On ne naît pas femme, on le devient

Na década de 1960, minha mãe cursava o ensino médio do Estadual Central em Belo Horizonte e, em meio a toda a agitação da época, mudou de nome. Abandonou o romântico "Senhorinha" com que foi batizada e adotou "Simone", influenciada, em parte, pelas leituras da obra de Simone de Beauvoir.

Desde pequena eu ouvia essa história e tinha cá para mim que Simone de Beauvoir era uma filósofa francesa que escrevia sobre casamento, divórcio, mulher e outros assuntos que, até então, não me despertavam o menor interesse. Minha relação com Simone de Beauvoir era assim: ela na estante e eu lá fora, descendo a rua no carrinho de rolimã. Até que tentei ler alguma coisa aos catorze anos, mas não passei da primeira página. Enfadonho. Chato. Foram as primeiras ― e tolas ― impressões sobre o que viria a ser um marco na minha vida anos mais tarde.

Até pouco tempo achava muito sacal discutir "a condição feminina". Talvez porque não parava para prestar atenção àquilo que me torna parte deste universo tão pouco compreendido. O fato é que a leitura de O segundo sexo, de Simone de Beauvoir, representou uma sacudida na minha essência, ou como disse Mia Couto em relação a sua primeira leitura de Grande Sertão: Veredas, de Guimarães Rosa, um terremoto.

Escrito há quase 60 anos, O segundo sexo ainda é um livro muito atual e bem que merecia uma edição comemorativa neste centenário de nascimento da autora. Dividido em dois volumes, o primeiro é mais teórico e trata dos mitos e de toda uma simbologia em torno do elemento feminino.

Já o segundo volume deveria ser livro de cabeceira de muita gente: tanto de mulheres quanto de homens que reclamam que não as entendem. Dividido em várias partes, é mais didático ao analisar a trajetória da mulher desde a infância até a maturidade. Ali estão descritas todas as angústias e a dubiedade próprias ao universo feminino e que estão fundamentadas na criação diferenciada que as mulheres recebem e na constituição física e biológica que as moldam.

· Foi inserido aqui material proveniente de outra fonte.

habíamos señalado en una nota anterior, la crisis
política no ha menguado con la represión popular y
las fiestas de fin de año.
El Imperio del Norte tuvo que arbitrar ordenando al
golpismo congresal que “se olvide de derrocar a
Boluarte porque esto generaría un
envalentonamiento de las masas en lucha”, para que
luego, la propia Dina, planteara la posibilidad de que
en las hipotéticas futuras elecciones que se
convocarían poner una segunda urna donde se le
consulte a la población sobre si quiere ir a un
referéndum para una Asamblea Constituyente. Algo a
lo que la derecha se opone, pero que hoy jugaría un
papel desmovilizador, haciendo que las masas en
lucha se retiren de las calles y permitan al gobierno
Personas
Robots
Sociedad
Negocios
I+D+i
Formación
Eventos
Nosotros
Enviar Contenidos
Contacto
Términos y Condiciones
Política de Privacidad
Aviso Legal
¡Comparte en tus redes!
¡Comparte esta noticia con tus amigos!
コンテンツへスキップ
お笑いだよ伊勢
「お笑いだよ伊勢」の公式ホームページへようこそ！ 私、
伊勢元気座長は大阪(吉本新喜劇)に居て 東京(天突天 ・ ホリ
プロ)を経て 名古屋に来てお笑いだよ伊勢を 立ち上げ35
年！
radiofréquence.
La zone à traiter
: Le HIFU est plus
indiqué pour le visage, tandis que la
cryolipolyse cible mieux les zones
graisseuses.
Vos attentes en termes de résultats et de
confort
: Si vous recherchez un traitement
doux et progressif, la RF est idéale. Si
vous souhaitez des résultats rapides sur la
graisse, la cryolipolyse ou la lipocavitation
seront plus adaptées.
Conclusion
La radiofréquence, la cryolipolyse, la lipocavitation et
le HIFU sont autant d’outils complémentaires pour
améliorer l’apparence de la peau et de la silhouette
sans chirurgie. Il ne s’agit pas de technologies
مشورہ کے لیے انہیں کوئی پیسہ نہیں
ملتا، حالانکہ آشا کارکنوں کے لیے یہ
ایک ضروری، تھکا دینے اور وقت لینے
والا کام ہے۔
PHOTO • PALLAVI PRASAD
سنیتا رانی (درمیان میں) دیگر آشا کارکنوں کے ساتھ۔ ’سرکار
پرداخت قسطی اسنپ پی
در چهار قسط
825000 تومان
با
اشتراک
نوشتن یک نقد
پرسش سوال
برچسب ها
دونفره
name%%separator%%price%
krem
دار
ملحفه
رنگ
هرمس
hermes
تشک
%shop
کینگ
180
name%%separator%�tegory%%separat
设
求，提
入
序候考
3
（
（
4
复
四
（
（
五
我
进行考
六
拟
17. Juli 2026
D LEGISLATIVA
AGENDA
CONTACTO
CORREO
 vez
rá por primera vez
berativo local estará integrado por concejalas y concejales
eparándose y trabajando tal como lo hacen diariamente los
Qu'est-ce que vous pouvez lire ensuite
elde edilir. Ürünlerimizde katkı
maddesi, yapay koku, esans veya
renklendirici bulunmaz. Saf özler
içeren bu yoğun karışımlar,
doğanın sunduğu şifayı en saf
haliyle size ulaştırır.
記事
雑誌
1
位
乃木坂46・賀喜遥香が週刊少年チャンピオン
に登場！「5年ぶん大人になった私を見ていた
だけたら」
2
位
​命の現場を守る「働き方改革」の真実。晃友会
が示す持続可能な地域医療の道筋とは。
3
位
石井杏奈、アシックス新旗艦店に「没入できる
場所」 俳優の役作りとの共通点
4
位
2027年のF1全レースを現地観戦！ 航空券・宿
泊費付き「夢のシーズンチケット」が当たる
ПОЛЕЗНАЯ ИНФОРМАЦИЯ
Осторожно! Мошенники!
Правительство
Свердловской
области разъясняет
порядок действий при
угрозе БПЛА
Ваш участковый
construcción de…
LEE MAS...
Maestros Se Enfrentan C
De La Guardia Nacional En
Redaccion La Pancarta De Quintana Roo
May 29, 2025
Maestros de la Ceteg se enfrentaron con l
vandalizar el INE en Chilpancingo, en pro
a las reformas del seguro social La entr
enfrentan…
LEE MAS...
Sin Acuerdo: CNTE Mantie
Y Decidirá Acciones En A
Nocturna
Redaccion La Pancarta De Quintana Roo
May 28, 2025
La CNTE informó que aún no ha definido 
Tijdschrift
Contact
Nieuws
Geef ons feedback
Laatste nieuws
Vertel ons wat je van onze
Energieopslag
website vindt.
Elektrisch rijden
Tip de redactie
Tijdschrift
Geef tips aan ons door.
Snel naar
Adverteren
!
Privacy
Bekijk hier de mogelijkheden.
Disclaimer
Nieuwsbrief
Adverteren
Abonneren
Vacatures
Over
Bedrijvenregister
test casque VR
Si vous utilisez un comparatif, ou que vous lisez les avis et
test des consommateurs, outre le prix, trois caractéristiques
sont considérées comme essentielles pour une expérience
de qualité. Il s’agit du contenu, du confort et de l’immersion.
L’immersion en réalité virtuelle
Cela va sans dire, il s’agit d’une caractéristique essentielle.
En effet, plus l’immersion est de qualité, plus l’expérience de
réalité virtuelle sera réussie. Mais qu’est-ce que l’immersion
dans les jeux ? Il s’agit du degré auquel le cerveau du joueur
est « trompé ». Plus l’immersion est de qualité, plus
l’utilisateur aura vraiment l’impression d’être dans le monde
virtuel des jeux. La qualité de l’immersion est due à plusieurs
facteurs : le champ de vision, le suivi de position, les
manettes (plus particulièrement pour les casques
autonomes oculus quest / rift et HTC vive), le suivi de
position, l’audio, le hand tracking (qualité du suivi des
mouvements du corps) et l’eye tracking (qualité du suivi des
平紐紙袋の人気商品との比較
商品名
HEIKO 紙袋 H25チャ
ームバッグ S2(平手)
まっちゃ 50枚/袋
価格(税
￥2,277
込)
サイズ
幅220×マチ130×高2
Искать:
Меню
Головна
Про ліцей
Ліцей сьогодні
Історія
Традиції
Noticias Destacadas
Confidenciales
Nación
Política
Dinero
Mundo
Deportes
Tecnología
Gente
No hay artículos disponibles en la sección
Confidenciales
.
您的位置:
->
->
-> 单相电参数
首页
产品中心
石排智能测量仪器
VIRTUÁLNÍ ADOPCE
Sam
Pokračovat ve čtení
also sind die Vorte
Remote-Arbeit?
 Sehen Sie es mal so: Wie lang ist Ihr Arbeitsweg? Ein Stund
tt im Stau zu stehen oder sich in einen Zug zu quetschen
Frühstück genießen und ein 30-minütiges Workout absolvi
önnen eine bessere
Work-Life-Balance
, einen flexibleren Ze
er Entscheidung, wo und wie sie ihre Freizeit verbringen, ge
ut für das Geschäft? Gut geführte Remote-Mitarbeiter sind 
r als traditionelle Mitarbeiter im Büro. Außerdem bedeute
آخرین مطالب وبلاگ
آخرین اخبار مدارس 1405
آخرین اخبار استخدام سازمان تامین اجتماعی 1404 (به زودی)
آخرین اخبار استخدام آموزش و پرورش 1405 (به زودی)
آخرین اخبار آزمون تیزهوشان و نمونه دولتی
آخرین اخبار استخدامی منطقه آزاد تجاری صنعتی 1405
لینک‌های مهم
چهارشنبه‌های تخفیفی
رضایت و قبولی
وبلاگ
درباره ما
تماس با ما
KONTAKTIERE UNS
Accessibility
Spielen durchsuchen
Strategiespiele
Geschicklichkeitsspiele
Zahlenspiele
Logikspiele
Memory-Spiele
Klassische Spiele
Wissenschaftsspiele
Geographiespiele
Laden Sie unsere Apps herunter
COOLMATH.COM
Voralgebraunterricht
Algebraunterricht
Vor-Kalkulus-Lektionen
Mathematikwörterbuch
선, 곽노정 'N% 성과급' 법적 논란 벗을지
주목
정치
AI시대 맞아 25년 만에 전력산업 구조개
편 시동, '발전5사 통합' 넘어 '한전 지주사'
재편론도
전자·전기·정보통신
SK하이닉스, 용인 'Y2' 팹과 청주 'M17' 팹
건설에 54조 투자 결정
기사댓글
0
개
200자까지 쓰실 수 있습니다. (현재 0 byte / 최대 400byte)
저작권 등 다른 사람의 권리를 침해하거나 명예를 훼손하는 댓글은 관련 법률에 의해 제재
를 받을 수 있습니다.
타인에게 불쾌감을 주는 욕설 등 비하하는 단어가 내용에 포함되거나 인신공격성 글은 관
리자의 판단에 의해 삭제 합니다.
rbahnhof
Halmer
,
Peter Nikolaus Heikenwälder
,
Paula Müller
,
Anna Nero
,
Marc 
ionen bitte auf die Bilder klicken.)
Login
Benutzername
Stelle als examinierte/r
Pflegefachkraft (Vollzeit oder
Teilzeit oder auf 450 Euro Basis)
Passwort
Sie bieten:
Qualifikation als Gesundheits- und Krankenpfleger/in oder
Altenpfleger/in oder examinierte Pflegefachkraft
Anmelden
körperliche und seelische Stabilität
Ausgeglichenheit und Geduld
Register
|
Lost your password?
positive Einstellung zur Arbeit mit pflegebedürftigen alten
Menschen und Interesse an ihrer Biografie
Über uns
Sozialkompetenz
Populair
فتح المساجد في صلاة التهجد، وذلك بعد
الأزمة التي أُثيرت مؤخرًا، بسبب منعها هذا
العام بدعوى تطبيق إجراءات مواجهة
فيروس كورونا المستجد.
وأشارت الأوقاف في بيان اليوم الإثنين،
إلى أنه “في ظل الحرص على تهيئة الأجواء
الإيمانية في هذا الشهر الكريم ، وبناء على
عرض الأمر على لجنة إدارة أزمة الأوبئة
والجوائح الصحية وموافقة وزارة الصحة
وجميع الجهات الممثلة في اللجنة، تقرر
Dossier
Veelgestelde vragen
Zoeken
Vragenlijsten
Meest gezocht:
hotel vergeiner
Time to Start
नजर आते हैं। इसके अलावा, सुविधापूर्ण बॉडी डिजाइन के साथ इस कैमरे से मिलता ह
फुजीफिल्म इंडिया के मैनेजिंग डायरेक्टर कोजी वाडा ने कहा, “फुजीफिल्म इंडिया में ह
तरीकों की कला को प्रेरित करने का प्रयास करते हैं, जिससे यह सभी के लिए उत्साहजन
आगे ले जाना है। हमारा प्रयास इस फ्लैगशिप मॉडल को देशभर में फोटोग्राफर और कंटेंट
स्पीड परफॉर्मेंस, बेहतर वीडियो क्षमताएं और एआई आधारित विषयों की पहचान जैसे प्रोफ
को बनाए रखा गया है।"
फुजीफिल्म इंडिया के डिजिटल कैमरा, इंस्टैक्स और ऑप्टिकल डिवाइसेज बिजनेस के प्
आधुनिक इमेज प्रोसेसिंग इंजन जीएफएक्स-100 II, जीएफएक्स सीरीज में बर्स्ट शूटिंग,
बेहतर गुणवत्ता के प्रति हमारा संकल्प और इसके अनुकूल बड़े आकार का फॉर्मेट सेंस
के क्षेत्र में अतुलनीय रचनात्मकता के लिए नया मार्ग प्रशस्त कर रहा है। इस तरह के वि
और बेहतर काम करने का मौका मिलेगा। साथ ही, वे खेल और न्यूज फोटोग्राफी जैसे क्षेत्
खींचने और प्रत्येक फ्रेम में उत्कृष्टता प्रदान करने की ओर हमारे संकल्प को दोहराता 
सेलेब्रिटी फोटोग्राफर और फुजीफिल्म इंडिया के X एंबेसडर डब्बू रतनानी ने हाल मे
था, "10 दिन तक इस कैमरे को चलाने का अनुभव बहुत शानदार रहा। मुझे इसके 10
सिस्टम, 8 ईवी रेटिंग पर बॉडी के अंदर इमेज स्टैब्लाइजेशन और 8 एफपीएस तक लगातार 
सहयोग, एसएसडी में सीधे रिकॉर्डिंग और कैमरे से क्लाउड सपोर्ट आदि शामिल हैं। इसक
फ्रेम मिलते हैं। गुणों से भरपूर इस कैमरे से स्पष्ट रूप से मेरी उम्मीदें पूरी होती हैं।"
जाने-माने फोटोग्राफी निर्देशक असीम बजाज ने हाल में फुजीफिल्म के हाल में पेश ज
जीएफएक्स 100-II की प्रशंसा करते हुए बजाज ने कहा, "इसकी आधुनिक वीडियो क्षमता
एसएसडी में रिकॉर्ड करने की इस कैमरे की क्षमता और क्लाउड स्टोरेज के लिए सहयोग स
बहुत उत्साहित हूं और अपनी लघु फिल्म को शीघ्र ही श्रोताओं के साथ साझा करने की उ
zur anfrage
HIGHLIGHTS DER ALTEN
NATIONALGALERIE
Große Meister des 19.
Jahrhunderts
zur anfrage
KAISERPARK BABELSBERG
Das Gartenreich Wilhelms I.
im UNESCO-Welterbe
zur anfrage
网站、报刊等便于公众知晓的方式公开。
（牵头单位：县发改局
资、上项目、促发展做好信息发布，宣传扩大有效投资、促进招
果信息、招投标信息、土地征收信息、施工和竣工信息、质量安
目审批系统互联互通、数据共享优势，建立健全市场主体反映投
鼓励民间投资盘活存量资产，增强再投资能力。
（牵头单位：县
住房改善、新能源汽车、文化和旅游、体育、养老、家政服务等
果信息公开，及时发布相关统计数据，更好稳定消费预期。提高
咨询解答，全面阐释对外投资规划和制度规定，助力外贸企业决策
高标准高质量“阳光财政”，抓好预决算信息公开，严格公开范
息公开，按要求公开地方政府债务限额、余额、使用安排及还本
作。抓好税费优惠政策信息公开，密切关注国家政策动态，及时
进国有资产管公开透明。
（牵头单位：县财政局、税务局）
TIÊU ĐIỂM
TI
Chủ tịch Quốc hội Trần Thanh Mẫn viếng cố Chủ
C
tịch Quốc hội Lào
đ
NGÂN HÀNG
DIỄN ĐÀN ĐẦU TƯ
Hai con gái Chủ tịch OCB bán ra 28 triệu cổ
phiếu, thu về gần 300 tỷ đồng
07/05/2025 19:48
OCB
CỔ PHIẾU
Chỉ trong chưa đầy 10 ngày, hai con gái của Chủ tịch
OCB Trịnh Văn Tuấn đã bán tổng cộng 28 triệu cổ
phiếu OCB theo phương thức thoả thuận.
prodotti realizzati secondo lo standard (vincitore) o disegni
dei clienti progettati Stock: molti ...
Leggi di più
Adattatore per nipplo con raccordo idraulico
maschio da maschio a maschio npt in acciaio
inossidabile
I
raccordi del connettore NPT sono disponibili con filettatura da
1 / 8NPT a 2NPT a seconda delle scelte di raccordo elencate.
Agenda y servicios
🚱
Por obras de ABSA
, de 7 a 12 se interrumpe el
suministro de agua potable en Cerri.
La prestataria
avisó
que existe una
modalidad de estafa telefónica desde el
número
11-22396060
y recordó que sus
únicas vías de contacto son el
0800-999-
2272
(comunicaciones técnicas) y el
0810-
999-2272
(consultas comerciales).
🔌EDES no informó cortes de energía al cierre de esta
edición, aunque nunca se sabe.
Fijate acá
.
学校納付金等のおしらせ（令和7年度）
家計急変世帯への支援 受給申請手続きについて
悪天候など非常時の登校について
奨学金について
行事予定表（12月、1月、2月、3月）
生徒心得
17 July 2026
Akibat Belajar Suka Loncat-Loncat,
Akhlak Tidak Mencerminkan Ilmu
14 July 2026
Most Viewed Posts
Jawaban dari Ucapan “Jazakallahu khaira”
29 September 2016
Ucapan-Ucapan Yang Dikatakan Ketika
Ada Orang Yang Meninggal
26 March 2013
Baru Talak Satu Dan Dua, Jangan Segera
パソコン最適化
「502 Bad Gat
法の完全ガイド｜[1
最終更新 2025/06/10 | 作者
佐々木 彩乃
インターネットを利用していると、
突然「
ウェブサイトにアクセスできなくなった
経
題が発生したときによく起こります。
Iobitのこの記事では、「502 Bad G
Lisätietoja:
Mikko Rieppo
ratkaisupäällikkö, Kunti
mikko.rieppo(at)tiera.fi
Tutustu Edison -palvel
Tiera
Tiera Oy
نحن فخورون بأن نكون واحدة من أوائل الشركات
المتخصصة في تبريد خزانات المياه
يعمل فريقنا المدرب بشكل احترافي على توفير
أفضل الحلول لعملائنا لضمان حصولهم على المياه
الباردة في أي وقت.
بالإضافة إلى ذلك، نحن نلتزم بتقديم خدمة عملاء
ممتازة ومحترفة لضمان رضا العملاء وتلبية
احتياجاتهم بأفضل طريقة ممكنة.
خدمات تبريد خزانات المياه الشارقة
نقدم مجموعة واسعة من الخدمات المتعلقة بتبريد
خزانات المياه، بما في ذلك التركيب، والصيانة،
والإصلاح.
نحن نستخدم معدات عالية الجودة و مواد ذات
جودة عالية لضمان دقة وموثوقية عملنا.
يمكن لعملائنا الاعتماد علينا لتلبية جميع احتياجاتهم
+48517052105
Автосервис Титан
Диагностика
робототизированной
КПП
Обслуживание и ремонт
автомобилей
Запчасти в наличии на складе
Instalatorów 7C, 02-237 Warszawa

Simone de Beauvoir analisa como ninguém o modelo tradicional de educação que incentiva os meninos a se aventurarem, serem ousados e brigarem, enquanto delega às meninas o recato, a passividade e a exigência da beleza. Por meio dessa análise, homens e mulheres passam a entender melhor o estrago social que perpetuamos por aí e os clichês que acabam tendo algum fundamento, como a idéia de que mulher inteligente afugenta os homens ou que é preciso fingir-se de burra para que o homem não se sinta inútil.

Nascida a 9 de janeiro de 1908, em Paris, Simone de Beauvoir fazia parte de uma família de aristocratas decadentes que, mesmo à beira da falência, assegurou que ela tivesse uma educação elitista, com incentivo à literatura e estímulo à escrita. O pai a considerava um fracasso por ser pobre, feia e sem condições de arrumar um marido e, talvez já intuindo que a chave para a sua independência estava no conhecimento, Beauvoir se tornou uma aluna dedicada e voraz. Anos mais tarde, acabou recebendo o apelido de "Castor", do amigo René Maheu, por causa da similaridade entre as palavras Beauvoir e beaver ("castor", em inglês) e pelo reconhecimento de seu espírito construtor.

Por mais de 50 anos ela e Jean Paul-Sartre mantiveram uma relação maior do que uma simples amizade. O pacto estabelecido logo no início soava como uma aberração para a década de 1920: uma espécie de amizade colorida. Não haveria casamento, nem co-habitação. Os dois se amariam sempre que quisessem, mas cada um era livre para se envolver com outras pessoas. No caso de Simone de Beauvoir, inclusive outras mulheres.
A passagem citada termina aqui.